# Neo Nazis and Hate Groups



## oldfireguy (Jun 23, 2005)

My father and two uncles fought in WWII. Dad told me the Nazis were the greatest evil to ever walk the earth. So I can almost see myself showing up at a rally of theirs to throw bottles and rocks. Almost. Because my father also believed that while we fought against evil, we fought FOR something even more powerful. The American Constitution guarantees free speech, even for those whose speech is abhorrent. This has been affirmed by the Supreme Court.
America will never fall to the actions of external or internal forces wearing Nazi insignia, nor those wearing pillow cases on their heads.
Our only real threat of destruction comes from internal threats that would deny the Bill of Rights, and ignore the authority of the Supreme Court. Those who would destroy the Constitution would destroy our country.
I detest everything the neo Nazis profess. I hate the position and rhetoric of the KKK. But I love my country, and the things it stands for even more.


----------



## Plainsman (Jul 30, 2003)

I agree with you oldfireguy, and I am sure your responding to the problems in North Carolina this week.

From what I can glean from the internet it sounds like a very small portion of the people marching to preserve monuments/history were white supremacists. Also a nationalist is not necessarily a white nationalist. Whatever a nationalist is. My fear is that we are all suckering for the picture the media wants painted. Governor Mcauliffe said the protestors were better armed than the police is why there was a police stand down. Now the state police contradict him and say the protestors had no weapons, but had protective armor (bullet proof vests and such). That to me is self defense without weapons. So who were the original violent people here? I would say it was the counter protestors as a whole, and one nut job as an individual who drove the car into the crowd.

I have one big question, why is the nation not as upset when a Muslim does the same thing?


----------



## Plainsman (Jul 30, 2003)

I had to go look up "what is a nationalist", because I really had given no attention to it until now. I know the media says white nationalists are a hate group. So I looked at Wikepedia and found this:



> Nationalism is a range of political, social, and economic systems characterised by promoting the interests of a particular nation, particularly with the aim of gaining and maintaining self-governance, or full sovereignty, over the group's homeland. The political ideology therefore holds that a nation should govern itself, free from unwanted outside interference, and is linked to the concept of self-determination.

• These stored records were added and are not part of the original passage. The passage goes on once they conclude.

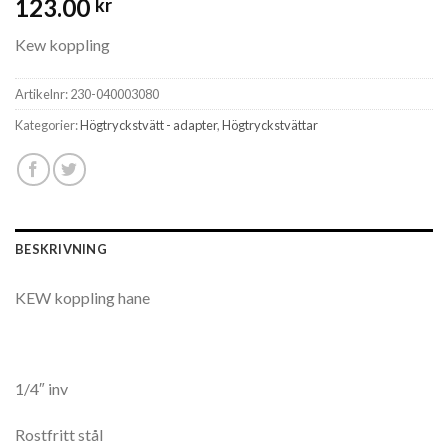
123.00
kr
Kew koppling
Artikelnr:
230-040003080
Kategorier:
Högtryckstvätt - adapter
,
Högtryckstvättar
BESKRIVNING
KEW koppling hane
1/4″ inv
Rostfritt stål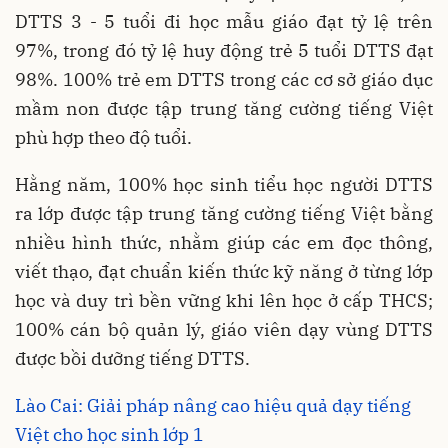
DTTS 3 - 5 tuổi đi học mẫu giáo đạt tỷ lệ trên
97%, trong đó tỷ lệ huy động trẻ 5 tuổi DTTS đạt
98%. 100% trẻ em DTTS trong các cơ sở giáo dục
mầm non được tập trung tăng cường tiếng Việt
phù hợp theo độ tuổi.
Hằng năm, 100% học sinh tiểu học người DTTS
ra lớp được tập trung tăng cường tiếng Việt bằng
nhiều hình thức, nhằm giúp các em đọc thông,
viết thạo, đạt chuẩn kiến thức kỹ năng ở từng lớp
học và duy trì bền vững khi lên học ở cấp THCS;
100% cán bộ quản lý, giáo viên dạy vùng DTTS
được bồi dưỡng tiếng DTTS.
Lào Cai: Giải pháp nâng cao hiệu quả dạy tiếng
Việt cho học sinh lớp 1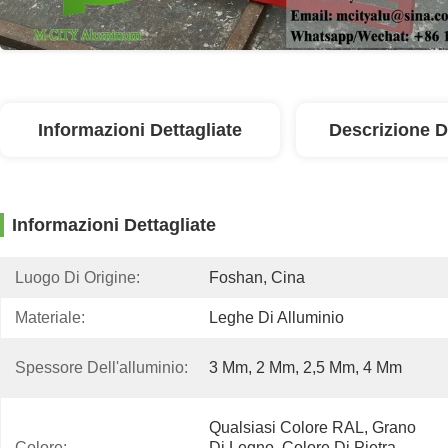
Informazioni Dettagliate
Descrizione D
Informazioni Dettagliate
Luogo Di Origine:
Foshan, Cina
Materiale:
Leghe Di Alluminio
Spessore Dell'alluminio:
3 Mm, 2 Mm, 2,5 Mm, 4 Mm
Qualsiasi Colore RAL, Grano 
Colore:
Di Legno, Colore Di Pietra,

Now we are all supposed to think nationalists are a hate group. I can't find where it mentions anything wrong with anyone else. To me it looks like something the founders of the nation would consider when I read self-determination. The phrase was used when we wanted freedom from England. I think the media is simply trying to trash any conservative ideas. Sure what happened in North Carolina was terrible, but I don't think it had anything to do with nationalism. It perhaps had more to do with the counter protestor violence which started the ball rolling.


----------



## Bobm (Aug 26, 2003)

If you think about it this thing in Charlottesville NC was simply the old Democrat party ( the Klan) fighting with the new Democrat party ( antifa)

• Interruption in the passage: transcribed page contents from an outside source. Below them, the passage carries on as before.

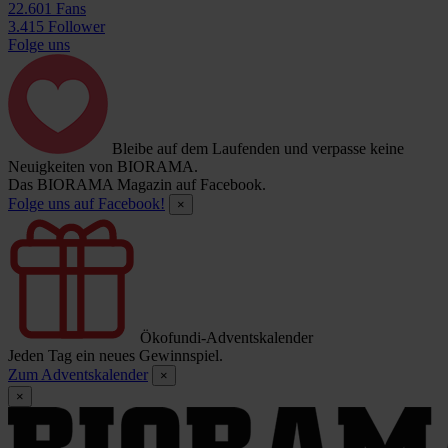
22.601 Fans
3.415 Follower
Folge uns
Bleibe auf dem Laufenden und verpasse keine
Neuigkeiten von BIORAMA.
Das BIORAMA Magazin auf Facebook.
Folge uns auf Facebook!
×
Ökofundi-Adventskalender
Jeden Tag ein neues Gewinnspiel.
Zum Adventskalender
×
×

too bad they didn't all kill each other....good riddance


----------



## Plainsman (Jul 30, 2003)

Bobm said:


> If you think about it this thing in Charlottesville NC was simply the old Democrat party ( the Klan) fighting with the new Democrat party ( antifa)
> 
> too bad they didn't all kill each other....good riddance


Oooooh, kind of like Hillary and Obama in 2008.


----------



## KEN W (Feb 22, 2002)

Bobm said:


> If you think about it this thing in Charlottesville NC was simply the old Democrat party ( the Klan) fighting with the new Democrat party ( antifa)
> 
> too bad they didn't all kill each other....good riddance


I thought in the south the old Democratic Party was now the new Republican Party. I would guess all those hate groups voted for Trump a Republican.


----------



## Plainsman (Jul 30, 2003)

KEN W said:


> Bobm said:
> 
> 
> > If you think about it this thing in Charlottesville NC was simply the old Democrat party ( the Klan) fighting with the new Democrat party ( antifa)
> ...


Not the liberal hate groups, but keep in mind it's just like not all democrats are liberal, but all liberals are democrat. Likewise we should all know that all republicans are not hate groups. As a matter of fact which group is more hateful the republicans or the democrats? I would say the liberals are far more hateful (KKK of the past) (Current antifa) (Black Panthers) (Black Lives Matter calling for killing cops) We cold go on. Also less respectful of life. They are the first to kill their unborn, and the first to euthanize their parents. They speak tolerance, but are intolerant vicious people. It would appear the average conservative promotes freedom while many liberals promote death. Death of the unborn, death of the old, death of cops etc.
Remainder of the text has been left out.